Amazon.com Review
The inside story of how U.S. President Bill Clinton became involved in the Irish peace process,
Daring Diplomacy recounts the secret negotiations that infuriated the British government but ultimately led to a cease-fire in Northern Ireland. Conor O'Clery was the Washington bureau chief for the
Irish Times throughout the early years of the Clinton Administration, and his insight into the situation in Ireland was matched by his access to the key players.
Daring Diplomacy benefits not only from O'Clery's presence at many key events, but from his diligent reporting and his ability to reconstruct some of the behind-the-scenes negotiations. The picture that emerges is of an American government willing to try innovative means to find peace and combatants seeking to overcome distrust and renounce violence.

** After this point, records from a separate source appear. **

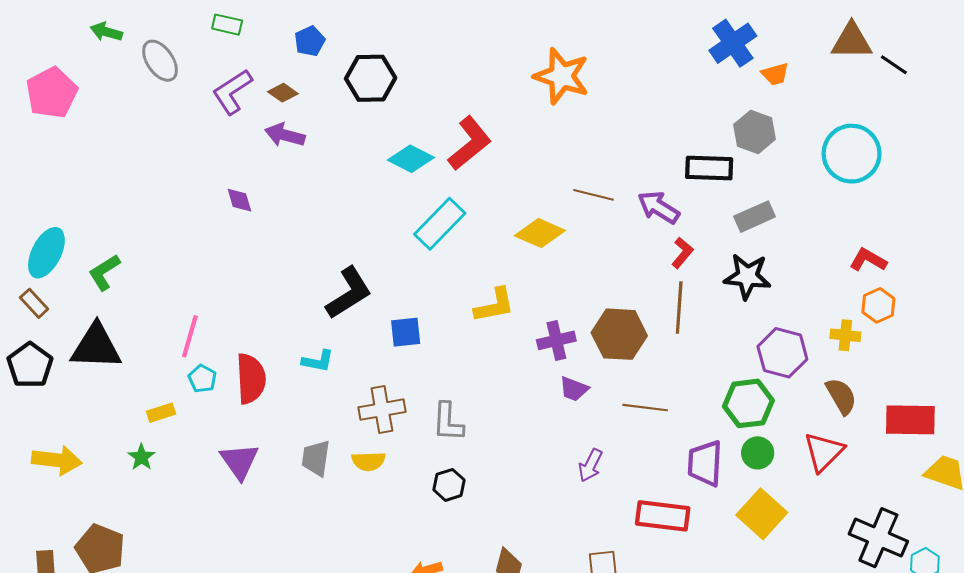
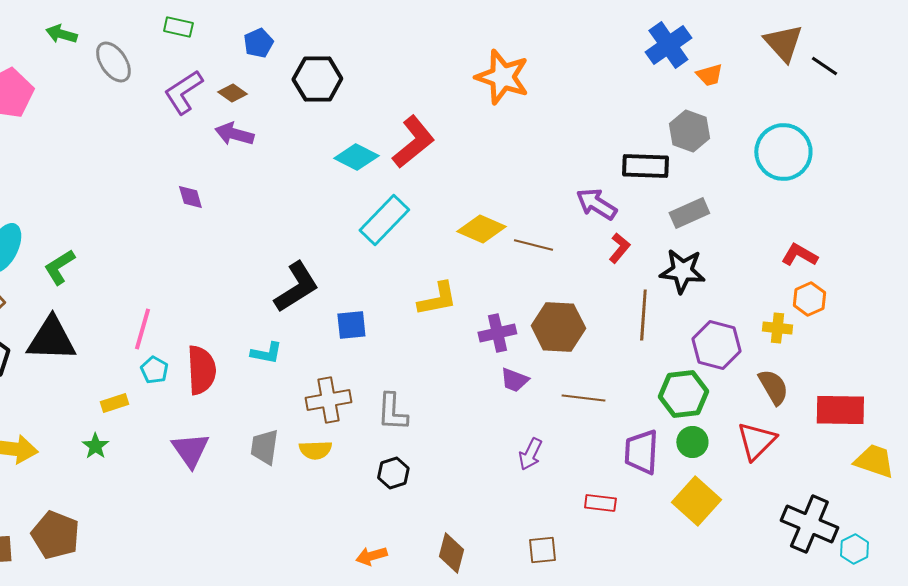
brown triangle: (852, 41) -> (783, 43), turned 48
brown line: (594, 195) -> (533, 245), moved
brown line: (679, 307) -> (643, 315), moved
red rectangle: (663, 516) -> (600, 503), size x0.6

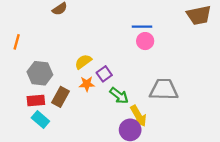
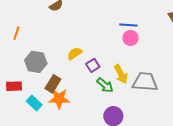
orange star: (87, 84) -> (59, 99), moved, size x1.5
red rectangle: (36, 101) -> (14, 86), moved
yellow arrow: (138, 116) -> (121, 74), moved

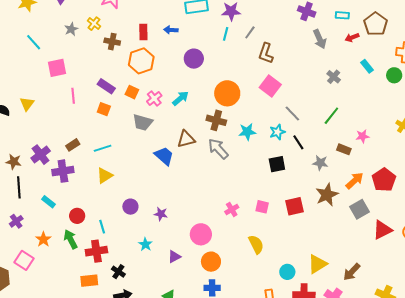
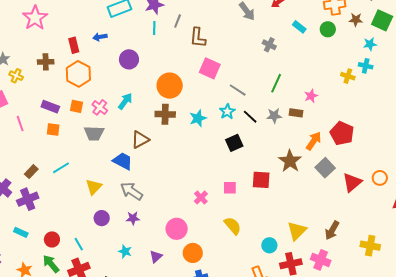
yellow cross: (94, 24) -> (16, 76), moved
gray arrow: (218, 149) -> (132, 191), moved
gray star: (320, 163) -> (274, 116), moved
yellow triangle: (105, 176) -> (94, 187), moved
red square: (294, 206) -> (261, 180), turned 30

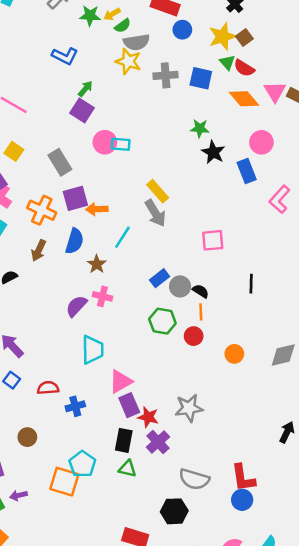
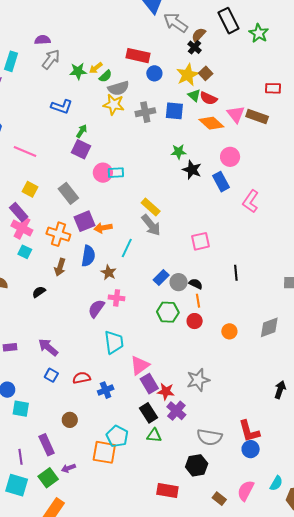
black rectangle: (124, 440) -> (148, 413), turned -36

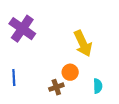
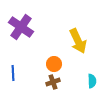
orange circle: (70, 72) -> (54, 64), moved

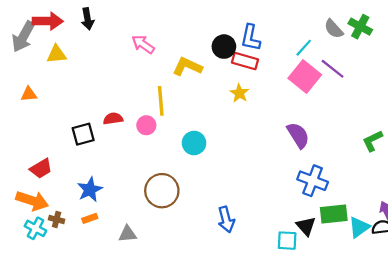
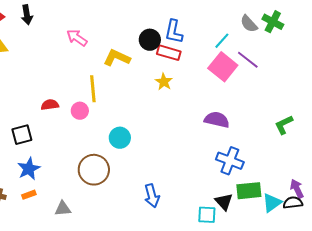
black square: (83, 134) -> (22, 135), moved
purple semicircle: (298, 135) -> (217, 120), turned -45
cyan circle: (194, 143) -> (120, 138), moved

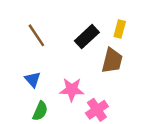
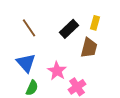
blue triangle: (33, 79) -> (26, 63), size x1.5
pink star: (72, 90) -> (57, 71), turned 30

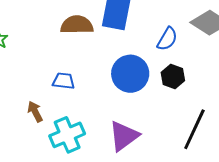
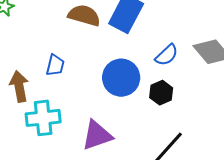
blue trapezoid: (64, 81) -> (55, 65), turned 80
brown arrow: (35, 112) -> (19, 86), size x1.4

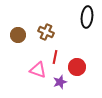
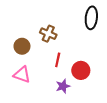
brown circle: (18, 35) -> (22, 46), moved
pink triangle: (38, 70) -> (22, 75), moved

Irish Times correspondent O'Clery had the good fortune to be assigned to Washington, D.C., from 1991 to 1996: a period when "the troubles" in Northern Ireland--and the potential for peace there--drew the attention of U.S. policy makers in a way and to a degree seldom matched in the history of U.S.-U.K.-Eire relations. Few American reporters saw how "newsworthy" these developments were or informed readers of the genuine accomplishments of the Clinton administration in taking chances to improve the prospects for peace. Equally important, few within the U.S. media had the relationships O'Clery maintained in the U.S. Irish-American community, which permit him to trace the significant involvement of activists outside government in encouraging outside-the-box diplomatic strategies. Most likely to circulate in Irish-American communities and where books by participants in this drama (Clinton, John Major, Gerry Adams of Sinn Fein, Senators Kennedy and Dodd, former Senate Majority Leader George Mitchell) have had appeal.